EXERCISE REQUIREMENTS: From the records below, set down exactly the lines starting with the line that contains "en rehaut blanc)" and going on through the line that contains "éservées ; plat". Nothing else is wanted.

Records excerpted from a collection:
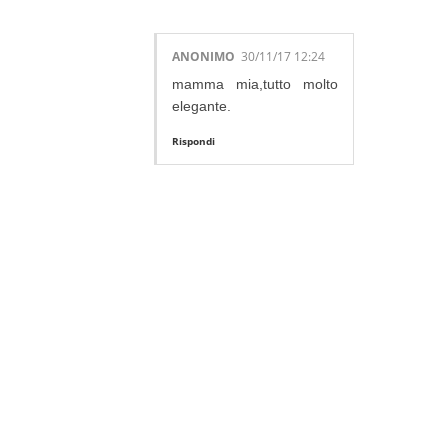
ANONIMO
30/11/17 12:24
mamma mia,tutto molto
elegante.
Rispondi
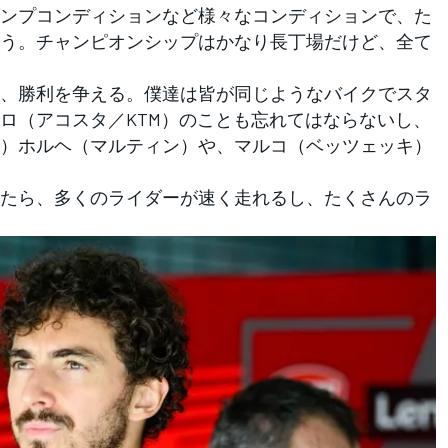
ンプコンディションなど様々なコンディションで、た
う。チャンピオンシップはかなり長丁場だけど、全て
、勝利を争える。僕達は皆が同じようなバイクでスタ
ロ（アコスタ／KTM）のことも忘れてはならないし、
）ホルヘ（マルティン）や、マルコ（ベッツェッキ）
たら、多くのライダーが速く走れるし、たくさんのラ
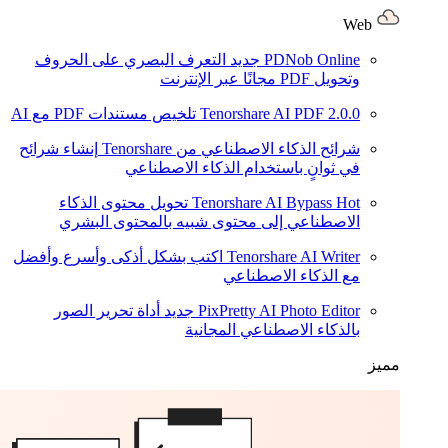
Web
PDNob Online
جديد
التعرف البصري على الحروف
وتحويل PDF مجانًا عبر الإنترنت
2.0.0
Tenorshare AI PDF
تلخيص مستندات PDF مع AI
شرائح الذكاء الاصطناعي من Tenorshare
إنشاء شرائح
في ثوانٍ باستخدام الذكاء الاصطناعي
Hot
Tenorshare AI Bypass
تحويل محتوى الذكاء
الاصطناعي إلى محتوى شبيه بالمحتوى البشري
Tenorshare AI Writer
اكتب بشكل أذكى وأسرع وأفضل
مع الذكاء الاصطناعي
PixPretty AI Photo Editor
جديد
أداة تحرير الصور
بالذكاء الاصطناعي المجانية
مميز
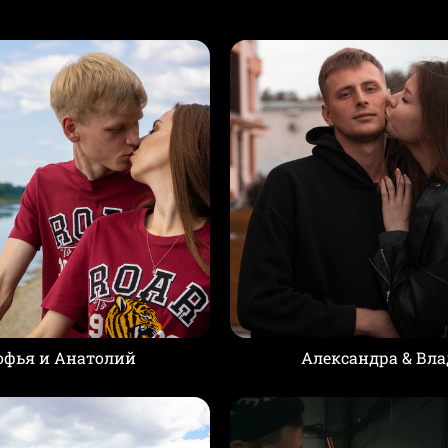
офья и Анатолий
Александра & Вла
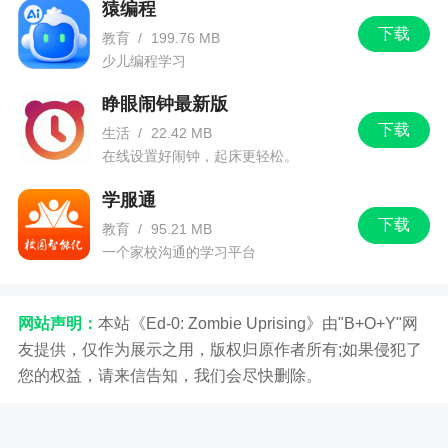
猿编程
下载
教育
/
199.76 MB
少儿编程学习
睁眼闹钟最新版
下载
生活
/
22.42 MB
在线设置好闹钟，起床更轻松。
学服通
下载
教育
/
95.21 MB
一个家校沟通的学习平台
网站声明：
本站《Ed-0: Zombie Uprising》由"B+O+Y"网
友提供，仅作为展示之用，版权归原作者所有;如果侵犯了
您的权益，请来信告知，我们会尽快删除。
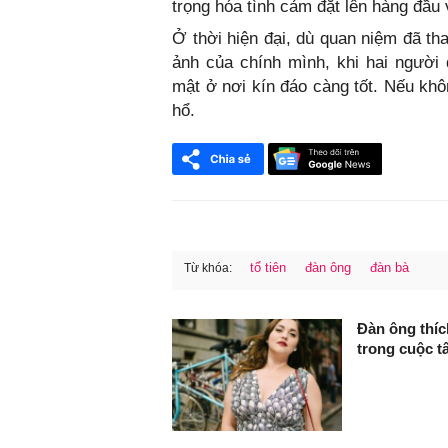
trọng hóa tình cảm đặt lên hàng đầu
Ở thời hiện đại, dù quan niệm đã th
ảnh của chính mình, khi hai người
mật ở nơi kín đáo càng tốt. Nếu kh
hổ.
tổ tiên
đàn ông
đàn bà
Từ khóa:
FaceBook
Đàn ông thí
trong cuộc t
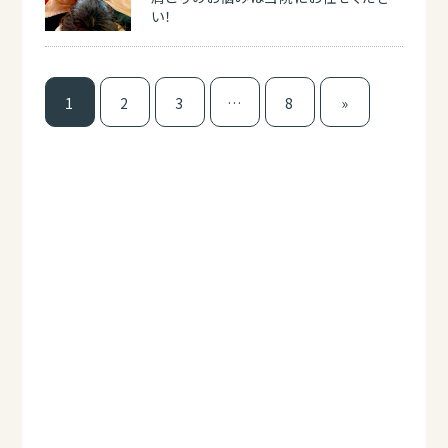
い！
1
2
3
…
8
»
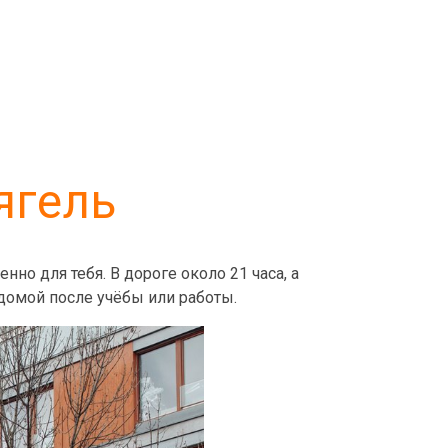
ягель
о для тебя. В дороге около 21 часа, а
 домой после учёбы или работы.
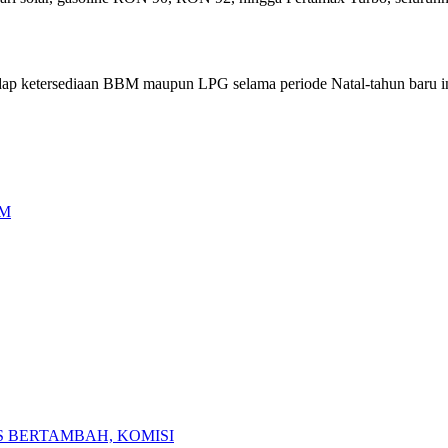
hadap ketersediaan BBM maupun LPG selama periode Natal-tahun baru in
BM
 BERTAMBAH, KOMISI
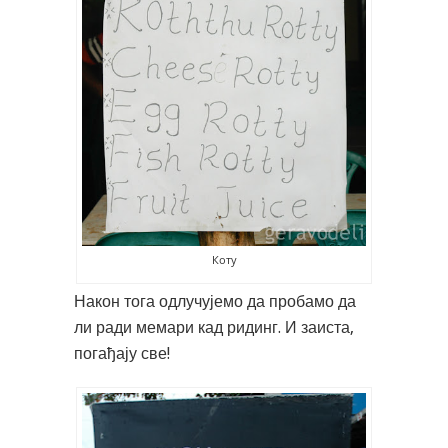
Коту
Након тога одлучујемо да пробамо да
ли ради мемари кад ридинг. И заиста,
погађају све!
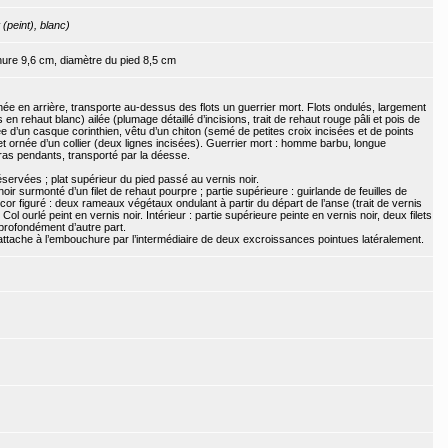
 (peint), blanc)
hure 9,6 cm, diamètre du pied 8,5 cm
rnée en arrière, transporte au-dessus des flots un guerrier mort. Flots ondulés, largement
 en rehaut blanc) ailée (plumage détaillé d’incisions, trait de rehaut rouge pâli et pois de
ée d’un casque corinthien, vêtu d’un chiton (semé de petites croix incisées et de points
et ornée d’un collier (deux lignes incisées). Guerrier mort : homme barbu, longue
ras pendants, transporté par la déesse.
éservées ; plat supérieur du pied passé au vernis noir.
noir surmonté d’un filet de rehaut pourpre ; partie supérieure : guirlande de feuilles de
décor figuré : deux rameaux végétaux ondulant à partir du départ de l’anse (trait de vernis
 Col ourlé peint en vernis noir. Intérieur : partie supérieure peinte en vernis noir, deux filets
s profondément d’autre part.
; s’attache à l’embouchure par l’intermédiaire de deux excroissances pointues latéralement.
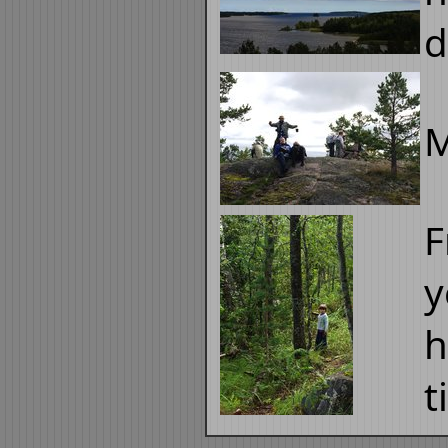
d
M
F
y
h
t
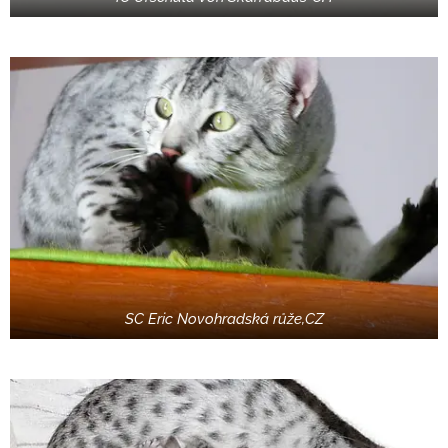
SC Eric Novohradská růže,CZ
---
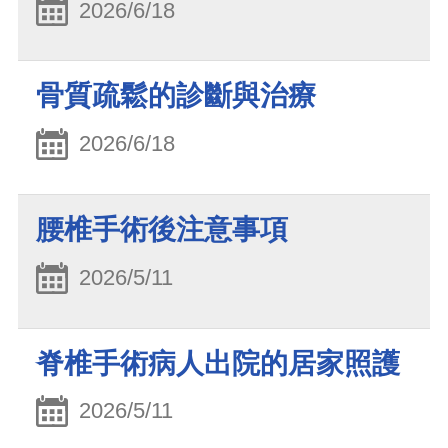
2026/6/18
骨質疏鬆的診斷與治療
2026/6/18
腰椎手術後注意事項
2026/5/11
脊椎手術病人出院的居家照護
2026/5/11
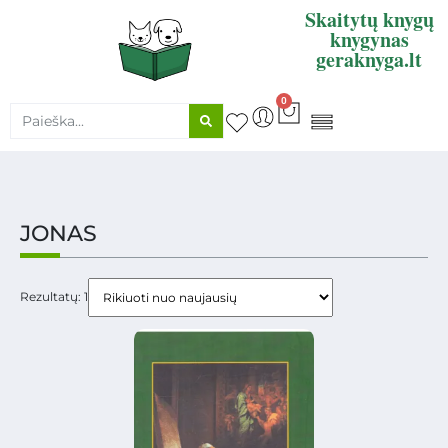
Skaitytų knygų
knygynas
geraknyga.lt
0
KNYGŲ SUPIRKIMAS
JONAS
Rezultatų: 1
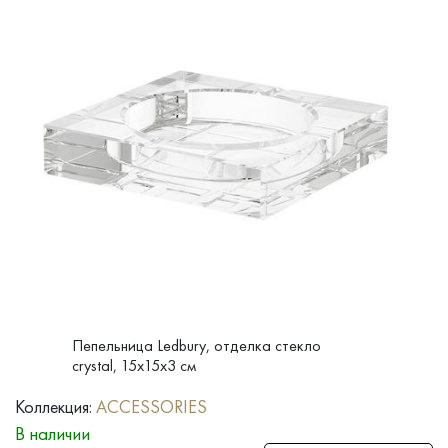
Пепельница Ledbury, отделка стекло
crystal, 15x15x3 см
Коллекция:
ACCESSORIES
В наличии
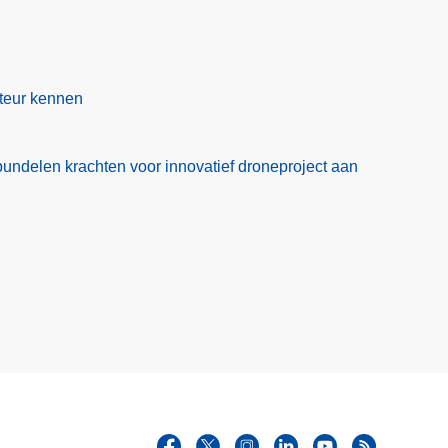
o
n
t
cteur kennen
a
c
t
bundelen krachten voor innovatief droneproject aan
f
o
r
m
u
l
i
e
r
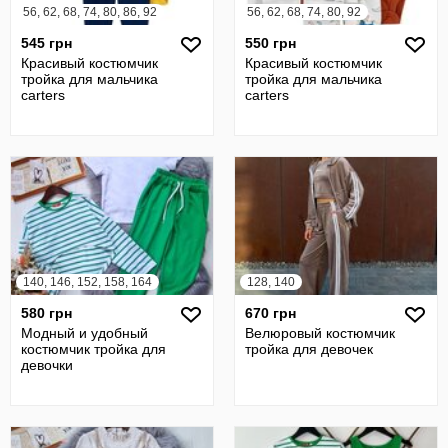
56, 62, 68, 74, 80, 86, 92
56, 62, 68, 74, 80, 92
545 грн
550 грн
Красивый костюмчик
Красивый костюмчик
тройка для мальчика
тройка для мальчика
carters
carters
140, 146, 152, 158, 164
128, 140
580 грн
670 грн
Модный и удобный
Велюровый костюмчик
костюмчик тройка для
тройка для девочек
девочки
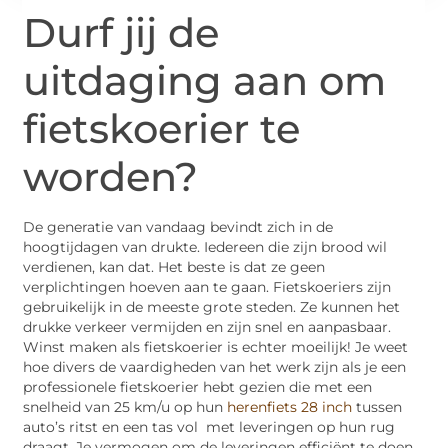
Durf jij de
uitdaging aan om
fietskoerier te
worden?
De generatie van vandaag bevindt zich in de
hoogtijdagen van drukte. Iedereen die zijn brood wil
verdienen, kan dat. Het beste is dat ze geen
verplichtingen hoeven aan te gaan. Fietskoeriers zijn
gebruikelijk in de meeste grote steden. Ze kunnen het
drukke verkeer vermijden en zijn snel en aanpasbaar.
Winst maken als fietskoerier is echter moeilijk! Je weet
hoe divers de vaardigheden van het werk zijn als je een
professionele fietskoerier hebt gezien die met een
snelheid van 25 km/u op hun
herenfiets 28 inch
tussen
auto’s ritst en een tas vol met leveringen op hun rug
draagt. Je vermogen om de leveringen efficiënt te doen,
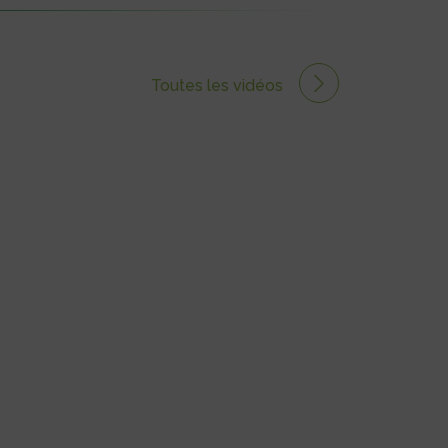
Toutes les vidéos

ANSWER TO THIS PROBLEM:
 en rehaut blanc) ailée (plumage détaillé d’incisions, trait de rehaut rouge pâli et pois de
ée d’un casque corinthien, vêtu d’un chiton (semé de petites croix incisées et de points
et ornée d’un collier (deux lignes incisées). Guerrier mort : homme barbu, longue
ras pendants, transporté par la déesse.
éservées ; plat supérieur du pied passé au vernis noir.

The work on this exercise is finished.